**THE PROBLEM**
List, from the lines below, each one with "Sahte" in it.

**RECORDS SUPPLIED**
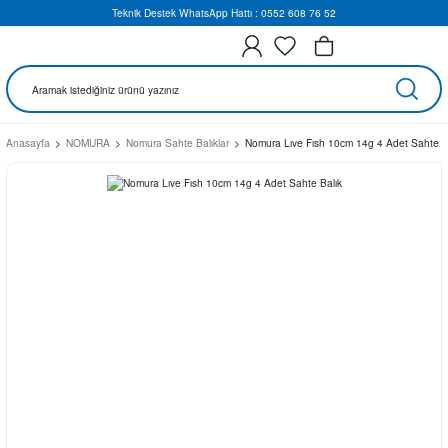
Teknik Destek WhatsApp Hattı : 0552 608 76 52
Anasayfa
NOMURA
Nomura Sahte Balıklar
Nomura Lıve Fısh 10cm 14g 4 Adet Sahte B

* * *

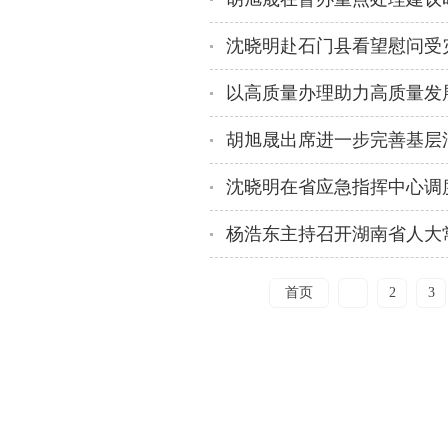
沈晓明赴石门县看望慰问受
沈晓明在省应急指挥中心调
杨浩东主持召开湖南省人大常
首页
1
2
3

==

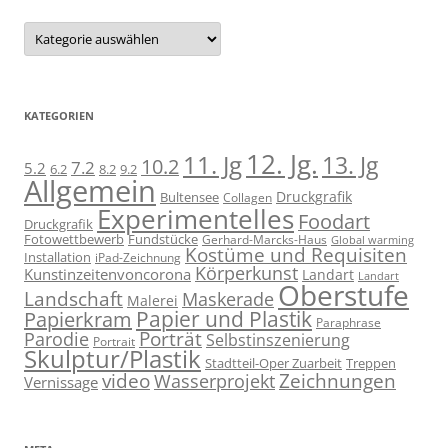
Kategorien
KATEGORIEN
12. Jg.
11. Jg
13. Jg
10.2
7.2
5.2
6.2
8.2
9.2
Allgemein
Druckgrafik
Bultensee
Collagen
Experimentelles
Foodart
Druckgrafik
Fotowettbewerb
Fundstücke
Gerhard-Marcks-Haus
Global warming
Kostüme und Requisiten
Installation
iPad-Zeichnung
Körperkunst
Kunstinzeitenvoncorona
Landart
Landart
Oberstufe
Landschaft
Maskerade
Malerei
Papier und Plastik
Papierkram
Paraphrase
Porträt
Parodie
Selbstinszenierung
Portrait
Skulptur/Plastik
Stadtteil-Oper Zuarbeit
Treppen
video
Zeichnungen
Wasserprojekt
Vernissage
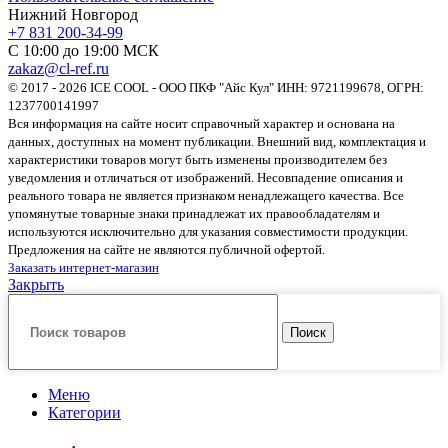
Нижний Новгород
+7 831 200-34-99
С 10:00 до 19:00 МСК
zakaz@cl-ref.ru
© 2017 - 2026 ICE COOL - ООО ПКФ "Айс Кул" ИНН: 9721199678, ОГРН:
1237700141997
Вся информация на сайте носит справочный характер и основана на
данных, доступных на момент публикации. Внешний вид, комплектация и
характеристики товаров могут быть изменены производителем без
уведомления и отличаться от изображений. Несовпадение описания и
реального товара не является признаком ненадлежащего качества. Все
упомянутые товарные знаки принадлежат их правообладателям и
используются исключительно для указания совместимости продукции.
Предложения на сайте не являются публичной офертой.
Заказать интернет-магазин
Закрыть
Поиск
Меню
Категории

**RESPONSE TO THIS TASK**
Nomura Sahte Balıklar
Nomura Lıve Fısh 10cm 14g 4 Adet Sahte B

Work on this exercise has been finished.